Müslümanlarla Dayanışma Platformunun `Aileye Açılan Savaş` başlıklı paneli gerçekleşti
Ankara’da faaliyet gösteren; Araştırma Kültür Vakfı, Kardelen Derneği, İlmi ve Kültürel Araştırmalar Vakfı-İLKAV, Medeniyet Vakfı ve Vahdet Vakfı’ndan oluşan ‘Müslümanlarla Dayanışma Platformu’ nun düzenlediği “İstanbul sözleşmesi ve 6284 sayılı aileyi yıkma kanunu” konulu panel 6 ekim pazar günü Melike Hatun Camii Konferans salonunda gerçekleşti...

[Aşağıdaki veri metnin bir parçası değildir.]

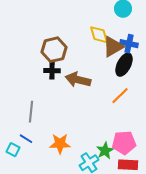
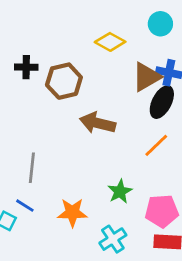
yellow diamond: (99, 35) -> (110, 42), moved, turned -45
black cross: (52, 71) -> (26, 67), moved
green star: (105, 151) -> (120, 192), moved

Müslümanlarla Dayanışma Platformu'nun düzenlediği “Aileye Açılan Savaş, İstanbul Sözleşmesi ve 6284 sayılı Aileyi Yıkma Kanunu” Başlıklı Panel Gerçekleşti
Ankara’da faaliyet gösteren; Araştırma Kültür Vakfı, Kardelen Derneği, İlmi ve Kültürel Araştırmalar Vakfı-İLKAV, Medeniyet Vakfı ve Vahdet Vakfı’ndan oluşan ‘Müslümanlarla Dayanışma Platformu’ nun düzenlediği “İstanbul sözleşmesi ve 6284 sayılı aileyi yıkma kanunu” konulu panel 6 ekim pazar günü Melike Hatun Camii Konferans salonunda gerçekleşti...
Oturum başkanlığını Av. Zeynep Şen Sayımlar’ın yaptığı panelde; Av. Şerife Gül Arıman İstanbul sözleşmesine dair sunum yaptı. Doç. Dr. Mücahit Gültekin ve Prof. Dr. Celaleddin Vatandaş da, panelist olarak katıldı. Panelistlerden Muharrem Balcı ise rahatsızlığı sebebiyle katılamadı.

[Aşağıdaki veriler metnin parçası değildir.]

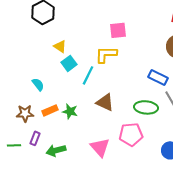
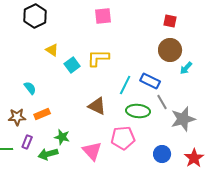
pink square: (118, 30) -> (103, 16), moved
cyan square: (69, 63) -> (72, 65), moved
cyan line: (88, 75) -> (125, 85), moved
green star: (70, 111) -> (62, 137), moved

Çok sayıda Ankaralı Müslümanın aileleriyle katıldığı panele Kur’an’ı Kerim tilavetiyle başlandı.
İlk olarak Av. Şerife Gül Arıman “Aileye Karşı İstanbul Sözleşmesi”ne dair bir analiz sunumu yaptı. Sunumunda; “İstanbul Sözleşmesinin 2011 yılında kabul edildiğini, ardından 6284 sayılı kanunun kabul edildiğini ve diğer düzenlemelerin ve yaptırımların da bunu izlediğini, bu düzenlemelerle de toplumsal cinsiyet kavramının tanındığını ifade ettikten sonra sözleşmedeki bazı tanımlara değindi. Ayrıca İngilizce orijinal metninden yapılan çevirinin bire bir aynı olmadığını, örneğin orijinal metinde “ev içi şiddet”, “partner” kavramları varken çeviride “aile içi şiddet” ve “eş” kavramlarının olduğunu, ancak orijinal metnin bağlayıcı olduğunu belirtti.

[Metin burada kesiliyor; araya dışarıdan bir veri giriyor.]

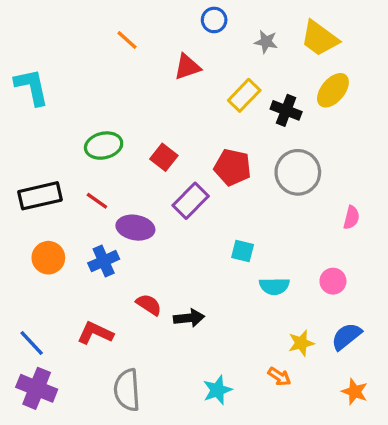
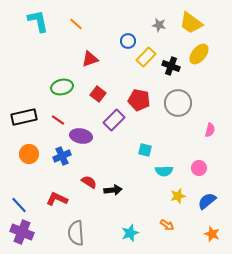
blue circle: (214, 20) -> (128, 41), moved
red triangle: (187, 67) -> (90, 59), moved
cyan L-shape: (32, 87) -> (38, 21), moved
yellow star: (301, 343) -> (178, 196), moved

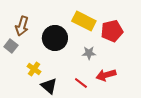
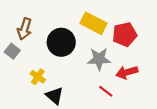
gray star: (89, 53) -> (99, 59), size x1.5
red arrow: (106, 75) -> (127, 72), moved
red line: (81, 83) -> (106, 91), moved

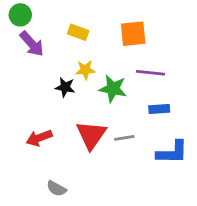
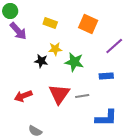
orange square: (133, 34) -> (88, 24), turned 30
purple line: (150, 73) -> (114, 46), moved, turned -48
blue L-shape: (172, 152) -> (106, 118), moved

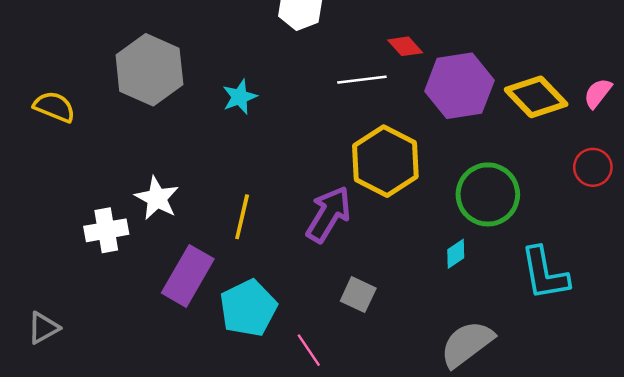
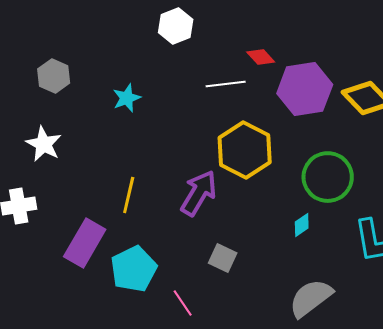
gray hexagon: (149, 70) -> (54, 76), size x0.6
white star: (157, 198) -> (44, 144), moved

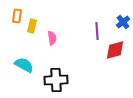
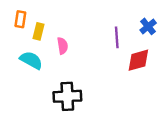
cyan semicircle: (24, 65) -> (31, 60), moved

Oturum Başkanı Av. Zeynep Şen Sayımlar da konuşmasında; “Bu sözleşmenin 2011 yılında kabul edildiğini, aradan 8 yıl geçtikten sonra ancak tartışılmaya başlandığını, okullardaki müfredatta toplumsal cinsiyet kavramı yer alınca ancak toplumun haberinin olduğunu” ifade etti.
Doç. Dr. Mücahit Gültekin “Toplumsal Cinsiyet Eşitliği ve Ötesi” başlıklı sunumunda; “Ancak canımız yandıktan sonra harekete geçtiğimizi, esasen bu sürecin “2008-2011” yılları arasında gerçekleştiğini, Rusya Federasyonunun “toplumsal cinsiyet” ve “partner” kavramlarına karşı olduğu için sözleşmeyi imzalamadığını, oysa TBMM’de tüm partilerin onayıyla 26 dakikada geçtiğini, sözleşmede kadın kelimesini tanımladığını ancak ilginç bir şekilde toplumsal cinsiyet kavramının tanımının yapılmadığını, Meclisin onayladığı sözleşme eki ile Resmi Gazetede çıkan sözleşme ekinin farklı olduğunu, aslında konunun kadın ve erkeğin toplumsal rolü olmadığını, toplumsal cinsiyet olduğunu, aslında dayatılmak istenen konunun bambaşka olduğunu, asıl niyetlerinin aileyi yıkmak olduğunu, sorunun sadece Türkiye’nin sorunu olmadığını, Küresel ölçekli bir projenin Türkiye ayağı olduğunu, konunun aslında bir insanlık sorunu olduğunu” belirtti.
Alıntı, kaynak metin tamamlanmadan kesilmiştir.